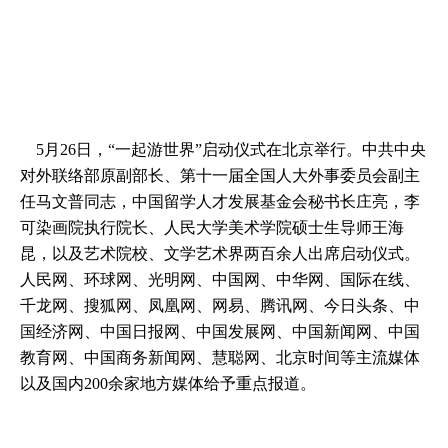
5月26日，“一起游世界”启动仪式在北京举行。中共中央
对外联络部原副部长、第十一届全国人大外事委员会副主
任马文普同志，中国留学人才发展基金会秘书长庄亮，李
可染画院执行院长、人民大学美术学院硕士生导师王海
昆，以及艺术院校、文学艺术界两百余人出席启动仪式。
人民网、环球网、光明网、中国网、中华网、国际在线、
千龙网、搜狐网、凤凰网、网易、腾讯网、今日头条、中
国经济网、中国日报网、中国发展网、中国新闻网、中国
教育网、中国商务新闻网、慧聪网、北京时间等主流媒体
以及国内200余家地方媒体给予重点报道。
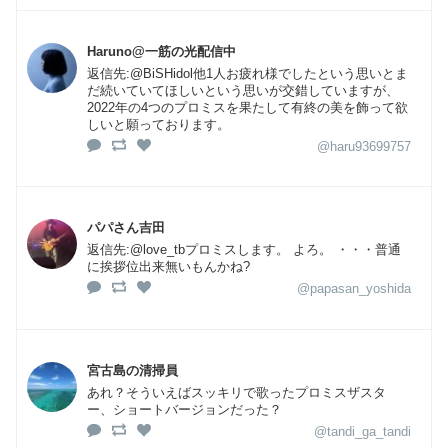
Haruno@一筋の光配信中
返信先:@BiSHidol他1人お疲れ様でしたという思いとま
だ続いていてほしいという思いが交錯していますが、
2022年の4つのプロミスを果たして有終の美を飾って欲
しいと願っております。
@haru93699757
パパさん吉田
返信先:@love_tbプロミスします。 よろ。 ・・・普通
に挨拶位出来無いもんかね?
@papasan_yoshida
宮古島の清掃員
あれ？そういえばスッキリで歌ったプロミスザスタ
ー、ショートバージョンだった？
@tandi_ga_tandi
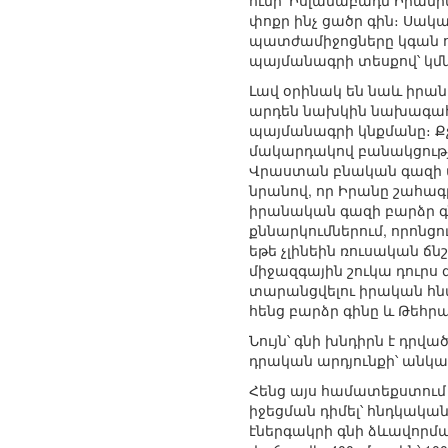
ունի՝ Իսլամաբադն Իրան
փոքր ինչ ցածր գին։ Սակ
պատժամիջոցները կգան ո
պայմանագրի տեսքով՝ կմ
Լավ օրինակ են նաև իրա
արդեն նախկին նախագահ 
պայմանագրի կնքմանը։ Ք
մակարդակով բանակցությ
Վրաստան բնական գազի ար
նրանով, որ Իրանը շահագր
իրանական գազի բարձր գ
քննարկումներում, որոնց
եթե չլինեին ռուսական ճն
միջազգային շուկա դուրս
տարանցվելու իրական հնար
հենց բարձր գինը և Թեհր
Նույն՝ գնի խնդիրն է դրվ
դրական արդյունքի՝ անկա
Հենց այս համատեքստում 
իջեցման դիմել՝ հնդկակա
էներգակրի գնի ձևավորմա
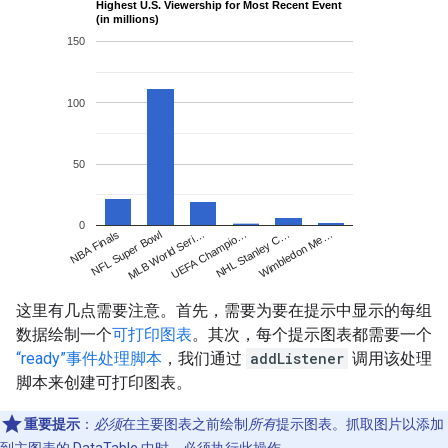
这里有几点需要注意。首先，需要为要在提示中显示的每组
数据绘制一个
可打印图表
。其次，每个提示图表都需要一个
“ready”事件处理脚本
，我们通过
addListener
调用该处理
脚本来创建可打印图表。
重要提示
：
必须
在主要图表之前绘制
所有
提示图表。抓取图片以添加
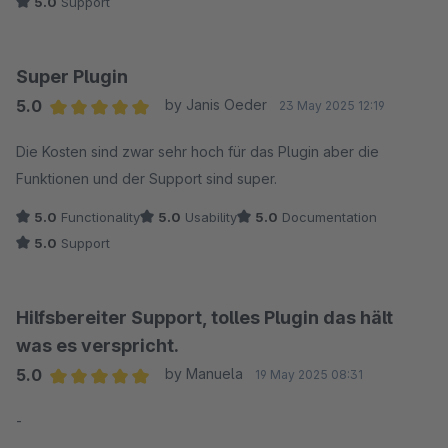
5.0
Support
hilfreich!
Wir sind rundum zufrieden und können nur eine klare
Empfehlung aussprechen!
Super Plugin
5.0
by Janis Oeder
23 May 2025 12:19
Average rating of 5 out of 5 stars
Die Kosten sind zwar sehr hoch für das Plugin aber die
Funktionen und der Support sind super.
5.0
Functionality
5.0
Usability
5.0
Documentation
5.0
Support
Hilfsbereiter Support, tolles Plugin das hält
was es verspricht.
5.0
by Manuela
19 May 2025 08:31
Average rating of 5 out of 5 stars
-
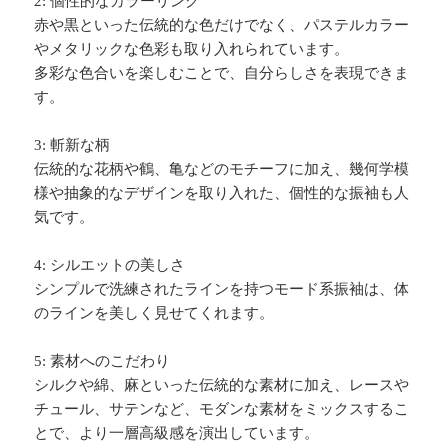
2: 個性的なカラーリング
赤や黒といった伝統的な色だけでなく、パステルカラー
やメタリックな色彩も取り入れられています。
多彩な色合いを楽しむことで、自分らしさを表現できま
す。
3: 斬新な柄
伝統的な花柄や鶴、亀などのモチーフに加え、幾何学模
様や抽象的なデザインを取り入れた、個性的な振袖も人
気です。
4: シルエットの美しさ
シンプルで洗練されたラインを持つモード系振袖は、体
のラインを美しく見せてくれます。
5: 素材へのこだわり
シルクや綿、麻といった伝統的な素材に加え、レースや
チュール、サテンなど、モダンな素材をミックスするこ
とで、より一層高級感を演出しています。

....................

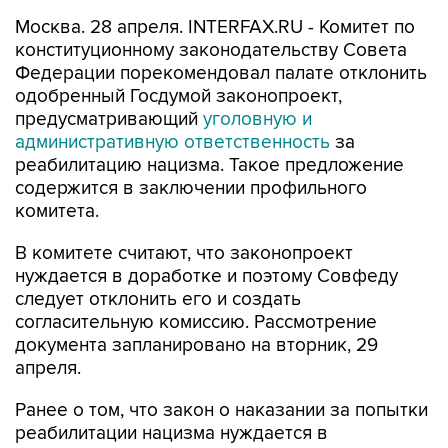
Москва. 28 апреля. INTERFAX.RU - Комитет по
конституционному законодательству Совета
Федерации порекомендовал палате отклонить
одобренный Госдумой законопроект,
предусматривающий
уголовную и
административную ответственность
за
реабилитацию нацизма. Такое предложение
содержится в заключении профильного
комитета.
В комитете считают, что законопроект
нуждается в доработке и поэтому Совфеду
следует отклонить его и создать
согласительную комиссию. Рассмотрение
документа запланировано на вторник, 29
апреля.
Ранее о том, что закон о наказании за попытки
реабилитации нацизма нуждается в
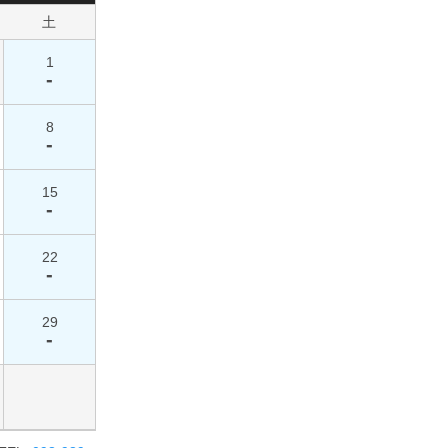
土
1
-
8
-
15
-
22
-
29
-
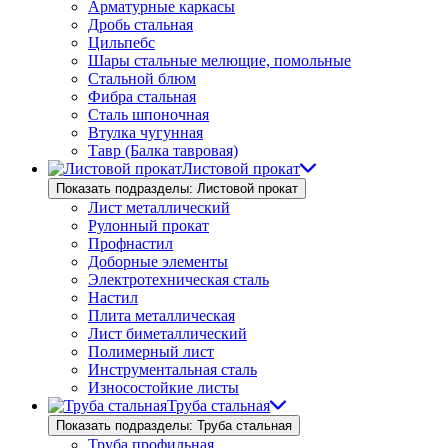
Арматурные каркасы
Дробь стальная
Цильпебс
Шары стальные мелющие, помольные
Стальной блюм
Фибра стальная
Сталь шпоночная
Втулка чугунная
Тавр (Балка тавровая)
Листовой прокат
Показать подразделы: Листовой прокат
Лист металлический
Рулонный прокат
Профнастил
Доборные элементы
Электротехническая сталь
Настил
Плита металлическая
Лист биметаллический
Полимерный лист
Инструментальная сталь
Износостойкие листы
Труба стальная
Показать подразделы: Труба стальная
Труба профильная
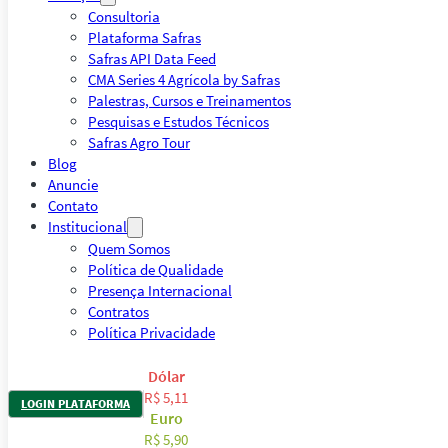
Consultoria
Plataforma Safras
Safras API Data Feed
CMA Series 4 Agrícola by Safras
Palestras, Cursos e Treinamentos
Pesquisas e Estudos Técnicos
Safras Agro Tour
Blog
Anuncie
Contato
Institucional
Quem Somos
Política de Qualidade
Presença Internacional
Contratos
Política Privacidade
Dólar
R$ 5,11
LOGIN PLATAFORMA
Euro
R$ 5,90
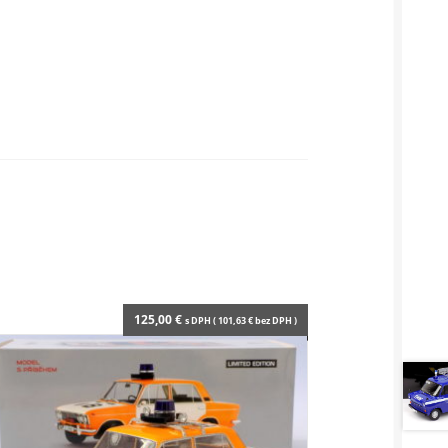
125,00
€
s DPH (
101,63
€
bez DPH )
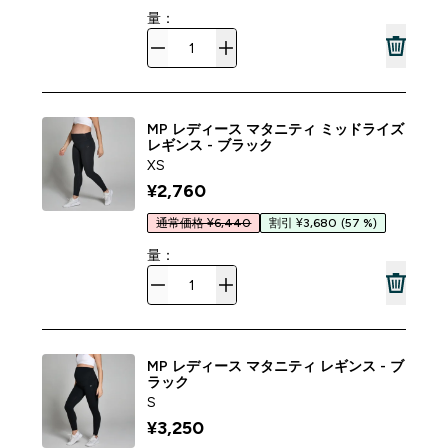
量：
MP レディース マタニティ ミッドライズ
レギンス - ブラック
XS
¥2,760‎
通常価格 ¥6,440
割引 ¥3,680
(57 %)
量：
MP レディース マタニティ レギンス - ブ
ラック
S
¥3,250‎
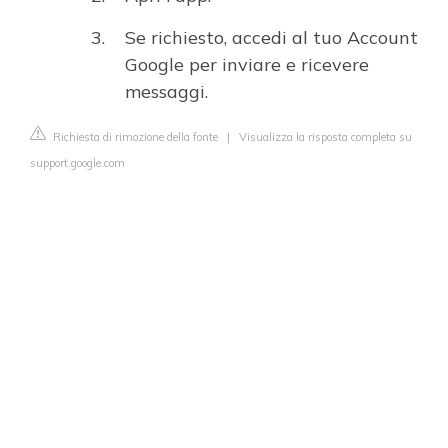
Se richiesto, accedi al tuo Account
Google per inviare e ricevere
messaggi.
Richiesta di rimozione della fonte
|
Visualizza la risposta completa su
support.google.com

....................

> EXERCISE AIM
Each line in the listing that contains "գազի" should be returned.

> YOUR SOLUTION
Վրաստան բնական գազի ար
իրանական գազի բարձր գ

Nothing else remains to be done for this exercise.